Depois de ter escrito um livro de contos, debato-me com a ideia de voltar a escrever um outro livro de contos, por não ser capaz de, em ficção, escrever mais do que livros de contos. «E porque não um romance?», perguntou em tempos o amável editor. Ainda por cima escrever romances, grandes romances porque espessos romances, é o que está a dar.
Esta noite, cansado de nada escrever, a ideia dos contos a matraquear-me a cabeça, o pesadelo do romance impossível, descobri o problema, o não saber como se escreve um romance.

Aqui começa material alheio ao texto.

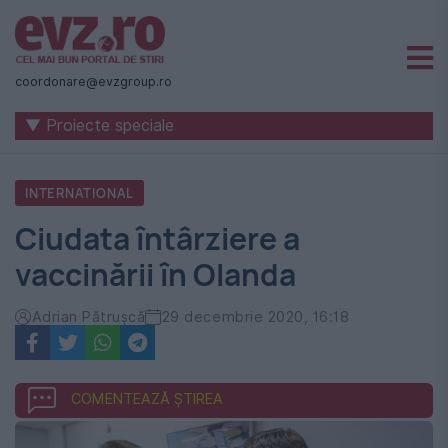
Știri
naționale
coordonare@evzgroup.ro
și
▼ Proiecte speciale
internaționale
|
INTERNATIONAL
România
Ciudata întârziere a
-
vaccinării în Olanda
Evenimentul
Zilei
Adrian Pătrușcă
29 decembrie 2020, 16:18
COMENTEAZĂ ȘTIREA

Não que os não haja lido e li alguns poucos; sim, porque não entendi nunca como se redigem.
Foi agora mesmo, ao tentar encontrar espaço para um livro antigo, de ensaios literários, que o António Quadros escreveu em 1964 e a que chamou «Crítica e Verdade», que me chegou a fórmula final. Falava ele do Vergílio Ferreira e diz que os seus romances são «filosofia no concreto e romance no abstracto».
Agora é só ser capaz de ter alguma coisa sentida no virtual que consiga dizer no real.

26.3.08

Vida de cão

No dia 10 de Junho de 1913 Wenceslau de Moraes, escreveu uma carta ao Presidente da República Portuguesa, pedindo a sua exoneração dos cargos de oficial de Marinha, de cônsul de Portugal em Hiogo e Osaka, no Japão, desistindo da própria reforma de funcionário, por pretender fixar-se em Tokushima numa situação incompatível talvez mesmo com a sua condição de português.
Tinha 59 anos de idade. Recomeçou a sua vida. Trocou a indumentária de ocidental pelo quimono, calçava uma modestíssimas guettas, alimentava-se frugalmente, honrou o culto dos mortos e o ritual do chá. Em 26 de Junho de 1914 escrevia, atento observador da grandeza das pequenas coisas que «o cão de Tokushima desconhece o uso de festas e carícias; se as recebe, por acaso, não sabe retribui-las; quer comer não quer festas».
Abandonados pelos homens, serão por eles amados um dia, talvez, quando estes, tiverem perdido a fé na sua boa estrela e confiança nos outros homens, seus irmãos.